A filter for ruby text
Finally, here's a nice real-world example, developed on the pandoc-discuss list. Qubyte wrote:
I'm interested in using pandoc to turn my markdown notes on Japanese into nicely set HTML and (Xe)LaTeX. With HTML5, ruby (typically used to phonetically read chinese characters by placing text above or to the side) is standard, and support from browsers is emerging (Webkit based browsers appear to fully support it). For those browsers that don't support it yet (notably Firefox) the feature falls back in a nice way by placing the phonetic reading inside brackets to the side of each Chinese character, which is suitable for other output formats too. As for (Xe)LaTeX, ruby is not an issue.

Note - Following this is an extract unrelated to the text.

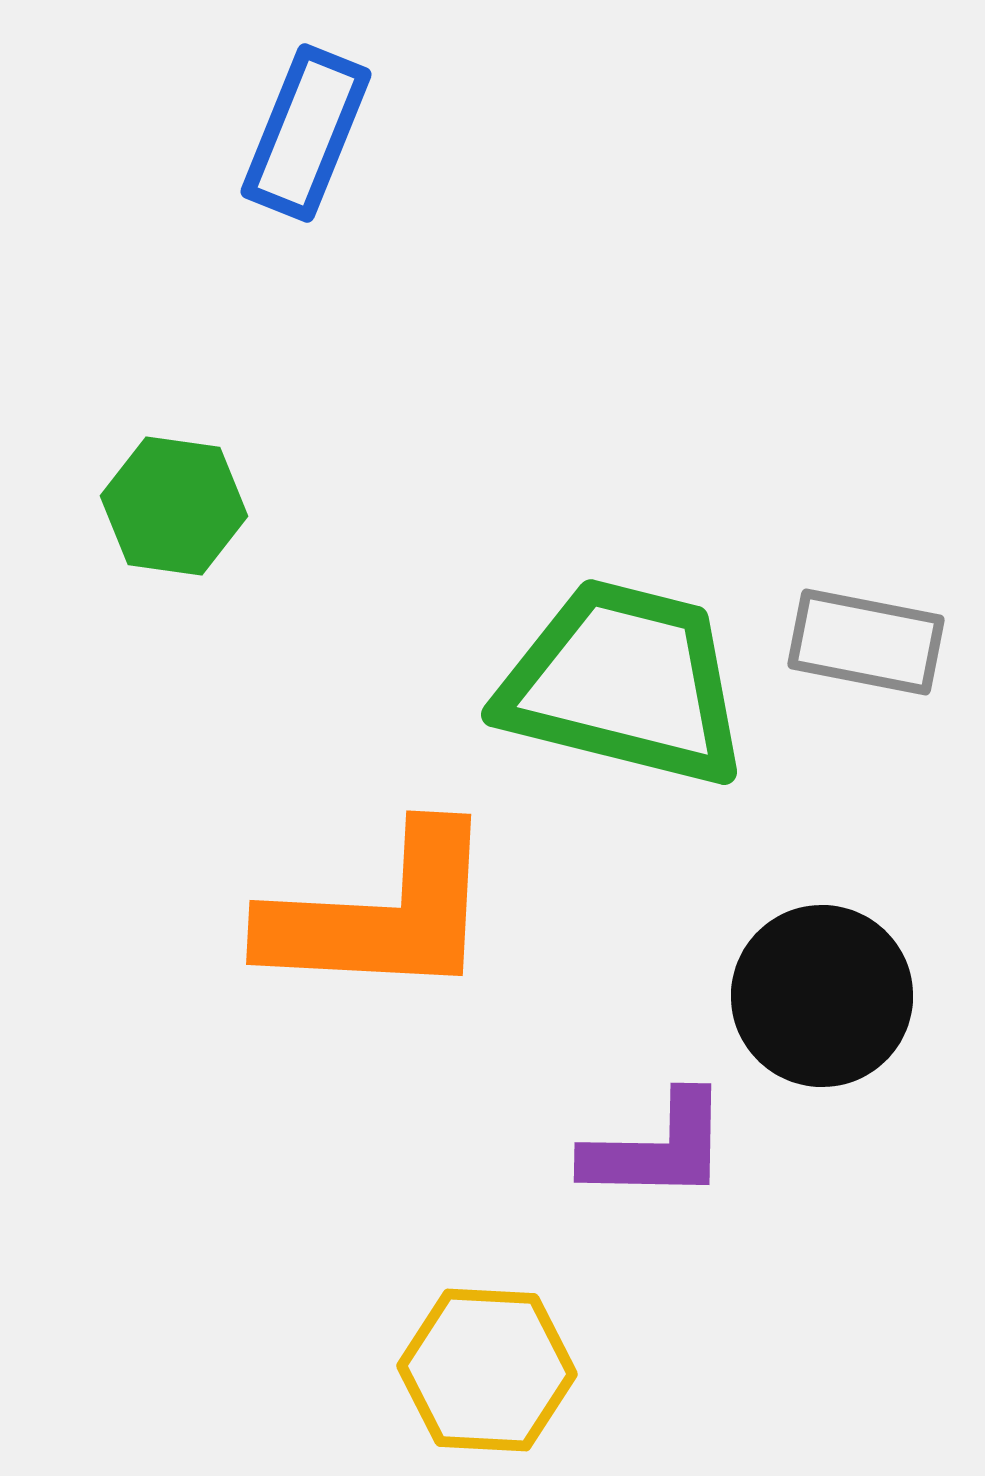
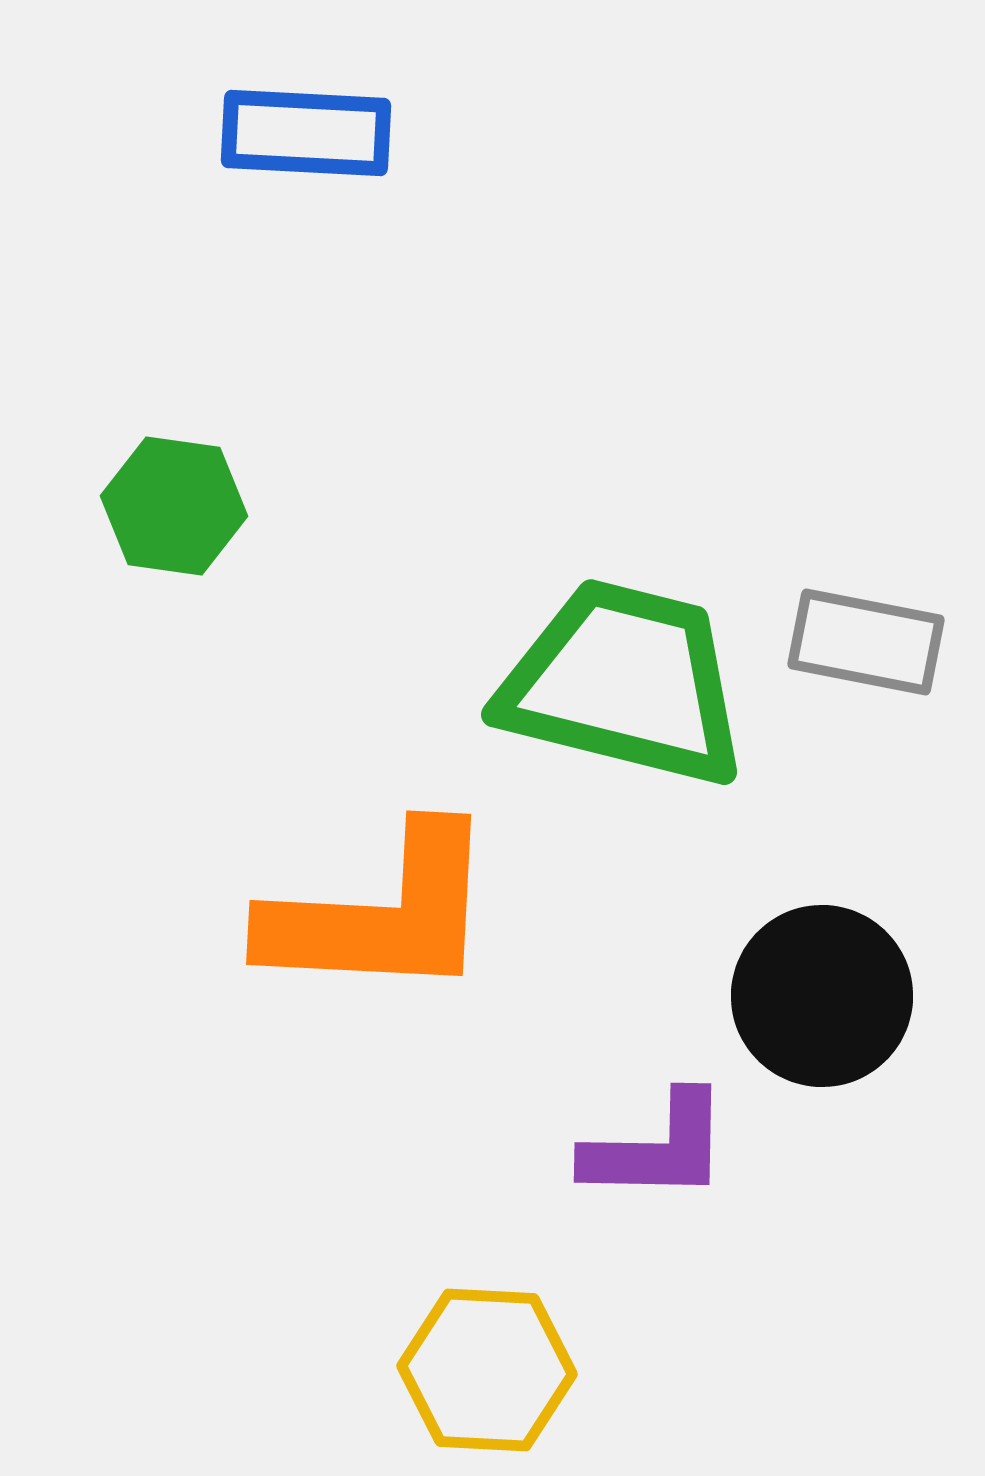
blue rectangle: rotated 71 degrees clockwise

At the moment, I use inline HTML to achieve the result when the conversion is to HTML, but it's ugly and uses a lot of keystrokes, for example
<ruby>ご<rt></rt>飯<rp>(</rp><rt>はん</rt><rp>)</rp></ruby>
sets ご飯 "gohan" with "han" spelt phonetically above the second character, or to the right of it in brackets if the browser does not support ruby. I'd like to have something more like
r[はん](飯)
or any keystroke saving convention would be welcome.
We came up with the following script, which uses the convention that a markdown link with a URL beginning with a hyphen is interpreted as ruby:
[はん](-飯)
-- handleruby.hs
import Text.Pandoc.JSON
import System.Environment (getArgs)
handleRuby :: Maybe Format -> Inline -> Inline
handleRuby (Just format) (Link _ [Str ruby] ('-':kanji,_))

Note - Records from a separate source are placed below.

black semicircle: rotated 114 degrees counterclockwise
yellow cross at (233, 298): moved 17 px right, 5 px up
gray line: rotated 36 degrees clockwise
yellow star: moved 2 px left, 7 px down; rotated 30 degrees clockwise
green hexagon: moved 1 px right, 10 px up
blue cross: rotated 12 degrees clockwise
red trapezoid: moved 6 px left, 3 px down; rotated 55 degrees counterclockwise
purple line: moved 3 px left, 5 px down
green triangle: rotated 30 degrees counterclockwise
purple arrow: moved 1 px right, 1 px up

| format == Format "html" = RawInline format
$ "<ruby>" ++ kanji ++ "<rp>(</rp><rt>" ++ ruby ++ "</rt><rp>)</rp></ruby>"
| format == Format "latex" = RawInline format
$ "\\ruby{" ++ kanji ++ "}{" ++ ruby ++ "}"
| otherwise = Str ruby
handleRuby _ x = x
main :: IO ()
main = toJSONFilter handleRuby
Note that, when a script is called using --filter
, pandoc passes
it the target format as the first argument. When a function's
first argument is of type Maybe Format
, toJSONFilter
will
automatically assign it Just
the target format or Nothing
.
We compile our script:
ghc --make handleRuby
Then run it:
% pandoc -F ./handleRuby -t html
[はん](-飯)
^D
<p><ruby>飯<rp>(</rp><rt>はん</rt><rp>)</rp></ruby></p>
% pandoc -F ./handleRuby -t latex
[はん](-飯)
^D
\ruby{飯}{はん}
Exercises
-
Put all the regular text in a markdown document in ALL CAPS (without touching text in URLs or link titles).
-
Remove all horizontal rules from a document.
-
Renumber all enumerated lists with roman numerals.
-
Replace each delimited code block with class
dot
with an image generated by runningdot -Tpng
(from graphviz) on the contents of the code block. -
Find all code blocks with class
python
and run them using the python interpreter, printing the results to the console.